Georgia immigration bill requires employer checks

photo In this Dec. 10, 2010 file photo, a worker tears off the leaves of a Vidalia onion plant before planting its roots into the soil on an onion farm in Lyons, Ga.. A Georgia state lawmaker on Thursday, Feb. 3, 2011 filed legislation that targets illegal immigrants in the work force and is drawing criticism from the state's No. 1 industry, agriculture. (AP Photo/David Goldman, File)

ATLANTA - A Georgia state lawmaker on Thursday filed legislation that targets illegal immigrants in the work force and is drawing criticism from several fronts, including the state's No. 1 industry, agriculture.

Like a bill filed last week in the Georgia House of Representatives, the proposal from state Sen. Jack Murphy and other Republican senators would require all private employers to use a federal database to check that new hires are in the country illegally. But, unlike the House bill, it includes exemptions for employers who use certain work visa programs.

"What we want to do is have the employers ... check on their employees to make sure that they're in this country legally, working legally under the proper visas," Murphy told reporters.

The exemption would include the H2-A visa program, which allows farmers to bring in workers from other countries for seasonal work. The program is very unpopular with the state's farmers, who say it is cumbersome and expensive.

Growers in Georgia employ illegal immigrants and other laborers to plant and harvest labor-intensive crops, particularly fruits and vegetables easily bruised by machines.

Michael Hively, chairman of the Vidalia Onion Business Council of Georgia and CFO of Bland Farms, said using the government's visa program for short-term agriculture workers is expensive. His farm uses that program to get up to 350 workers.

Farmers must provide housing for temporary workers, cover their transportation costs and pay them a better wage than illegal immigrants.

"The smaller growers out there ... do not have the housing and the infrastructure set up to do" it, Hively said. "We need immigration reform, but we need it at the national level."

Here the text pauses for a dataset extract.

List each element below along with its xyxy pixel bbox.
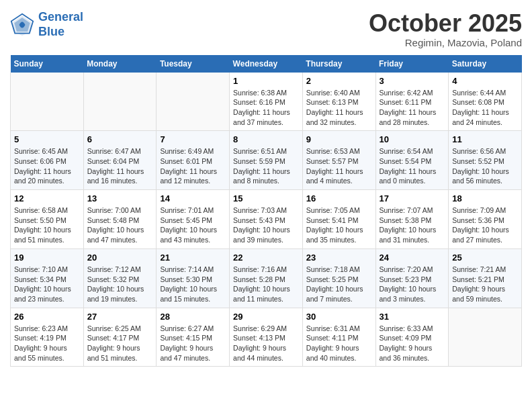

The Georgia Farm Bureau, a lobbying group, said it was still studying the proposal and could not immediately comment. But the organization voted at its annual convention in December to oppose any state immigration measure that "discriminates against the farm worker" and puts farmers at a competitive disadvantage.

In a statement a week before the release of his bill, Murphy said he wanted to create an exclusion for the agriculture industry, but his bill would also apply to other special visa programs, including the H-1B visa, which allows companies to bring in highly specialized workers, and the H-2B visa, which allows employers to bring in foreign workers for short-term, nonagricultural work.

The bill drew criticism from D.A. King, founder of the Dustin Inman Society, which argues for strong immigration enforcement measures.

"On illegal employment, the bill's author has excluded so many industries from the badly needed required statewide use of the no-cost federal E-Verify system so as to make it a parody of an employment enforcement bill," King said in a statement.

Like the House bill introduced last week, Murphy's legislation would require law enforcement officers, during any stop of a criminal suspect, to verify the immigration status of the suspect if they believe the person is in the country illegally. If the person is determined to be here illegally, the bill would allow officers to arrest them and take them to a federal detention facility.

Civil liberties groups have said such measures are unconstitutional, and a federal judge blocked similar provisions in a law enacted in Arizona last year after the federal government filed a lawsuit. An appeal of that decision is pending.

Murphy's legislation also says certain non-citizens can be punished by a fine of $100 and/or 30 days in jail if they fail to carry proof of their immigration status.

Public employers are already required to use E-Verify to check the immigration status of new hires, but Murphy's bill would implement stricter penalties for those who fail to comply, including fines of $5,000 to $10,000, prison time and removal from office.

The legislation would provide for a standardized affidavit for government contractors to prove they're using the federal verification system. Punishment for contractors and subcontractors who falsify affidavits would include a fine of $1,000 for each day they act in violation and would bar them from bidding on public contracts for a year.

"Our system in Georgia is for our citizens and legal residents of our state," Murphy said, explaining why he believes tougher immigration legislation is necessary.

He said he didn't know how much implementation of his bill, particularly new enforcement measures, would cost. But he argued that illegal immigrants are a drain on the state's taxpayer-funded resources.

Murphy told reporters he is confident that his law would stand up to any challenge brought against it.

Atlanta immigration lawyer and former president of the American Immigration Lawyers Association Charles Kuck doesn't believe that's true.

In an analysis of the bill, he says it "has so many inconsistencies, incongruities, and flat out confusing sections that if by some miracle it is passed, it would never see the daylight of its effective date."